LifeInTechnicolour

The Art Of Losing

One of my all time fav movies is In Her Shoes.
A story that starts off as a very very ordinary chick flick and somewhere eventually becomes a very emotional movie . About two sisters – who are absolutely different , yet there s this bond that ties them of loss & hurt . This poem comes about at almost as the defining point of the movie.
Both sisters end up finding their true calling , fight their fears , discover their true selves and despite a misunderstanding that takes them apart they eventually come closer and help each other become what they truly want to be.

I love this poem .. and the way Cameron Diaz recites it. And then goes about explaining her interpretation of it. Right now .. as am losing a friend that i was quite happy to discover , and i am trying to be umm okay about it .. this is what i feel .

One Art

The art of losing isn’t hard to master;
so many things seem filled with the intent
to be lost that their loss is no disaster.

Lose something every day. Accept the fluster
of lost door keys, the hour badly spent.
The art of losing isn’t hard to master.

Then practice losing farther, losing faster:
places, and names, and where it was you meant
to travel. None of these will bring disaster.

I lost my mother’s watch. And look! my last, or
next-to-last, of three loved houses went.
The art of losing isn’t hard to master.

I lost two cities, lovely ones. And, vaster,
some realms I owned, two rivers, a continent.
I miss them, but it wasn’t a disaster.

—Even losing you (the joking voice, a gesture
I love) I shan’t have lied.
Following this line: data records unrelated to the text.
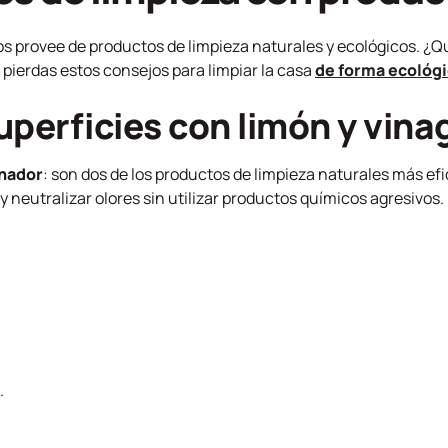
os provee de productos de limpieza naturales y ecológicos. ¿Q
 pierdas estos consejos para limpiar la casa
de forma ecológ
uperficies con limón y vina
nador
: son dos de los productos de limpieza naturales más ef
 y neutralizar olores sin utilizar productos químicos agresivos.
.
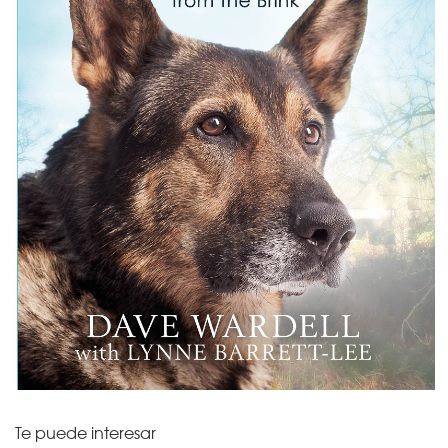
Te puede interesar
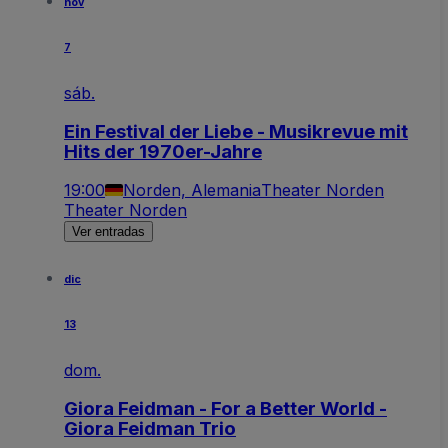
nov
7
sáb.
Ein Festival der Liebe - Musikrevue mit
Hits der 1970er-Jahre
19:00
Norden, Alemania
Theater Norden
Theater Norden
Ver entradas
dic
13
dom.
Giora Feidman - For a Better World -
Giora Feidman Trio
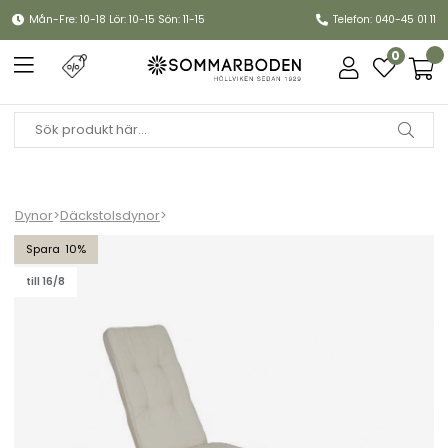
Mån-Fre: 10-18 Lör: 10-15 Sön: 11-15
Telefon: 040-45 01 11
0
Dynor
>
Däckstolsdynor
>
Iduna däckstolsdyna - beige
10
till 16/8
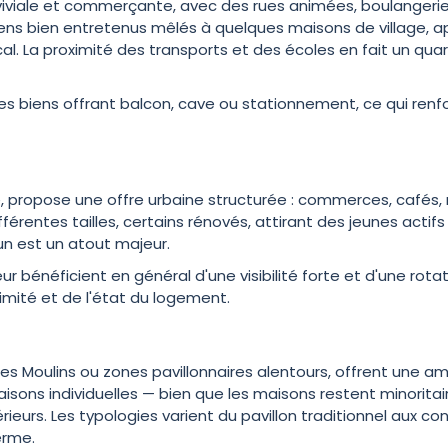
viale et commerçante, avec des rues animées, boulangeries
s bien entretenus mêlés à quelques maisons de village, ap
al. La proximité des transports et des écoles en fait un qua
biens offrant balcon, cave ou stationnement, ce qui renforc
propose une offre urbaine structurée : commerces, cafés, ma
rentes tailles, certains rénovés, attirant des jeunes actifs
n est un atout majeur.
ur bénéficient en général d'une visibilité forte et d'une rot
mité et de l'état du logement.
Les Moulins ou zones pavillonnaires alentours, offrent une a
ons individuelles — bien que les maisons restent minoritai
eurs. Les typologies varient du pavillon traditionnel aux con
erme.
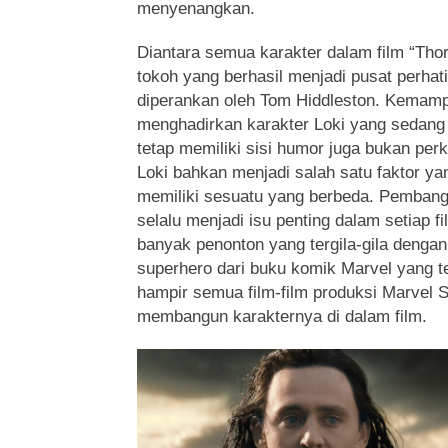
menyenangkan.
Diantara semua karakter dalam film “Thor
tokoh yang berhasil menjadi pusat perhat
diperankan oleh Tom Hiddleston. Kemam
menghadirkan karakter Loki yang sedang
tetap memiliki sisi humor juga bukan per
Loki bahkan menjadi salah satu faktor ya
memiliki sesuatu yang berbeda. Pemban
selalu menjadi isu penting dalam setiap f
banyak penonton yang tergila-gila dengan
superhero dari buku komik Marvel yang te
hampir semua film-film produksi Marvel S
membangun karakternya di dalam film.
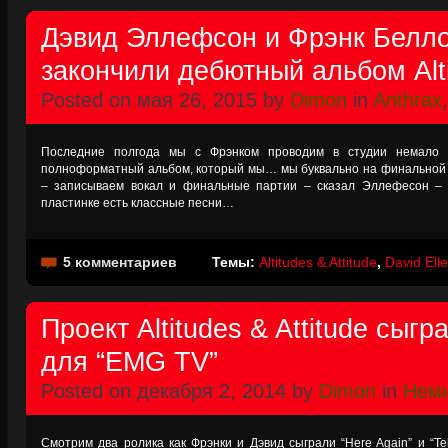
Дэвид Эллефсон и Фрэнк Белло
закончили дебютный альбом Alti
Posted on мая 26, 2015 by
Dimon
in
Anthrax
Последние полгода мы с Фрэнком проводим в студии немало 
полноформатный альбом, который мы… мы буквально на финальной 
– записываем вокал и финальные партии – сказал Эллефесон – 
пластинке есть классные песни…
5 комментариев
Темы:
Altitudes & Attitude
,
David Ell
Проект Altitudes & Attitude сыг
для “EMG TV”
Posted on декабря 2, 2014 by
Dimon
in
Немн
Смотрим два ролика как Фрэнки и Дэвид сыграли “Here Again” и “Te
It’s evident
the art of losing’s not too hard to master
though it may look like (Write it!) like disaster.

— Elizabeth Bishop

Its heart wrenching to see the way the poet seems so detached and cold about the whole ‘losing’ deal. but then that’s just the surface.( or what i call the self preservation thing!) deep deep down , there s an ache and unbeatable sense of loss that’s already setting in .
and she’s being evasive about it by saying she’s gotten used to it.

But you might lose keys , or books or names or houses you’ve stayed in …
but when you lose a friend…you lose a part of you.

Its an art that isnt hard to master.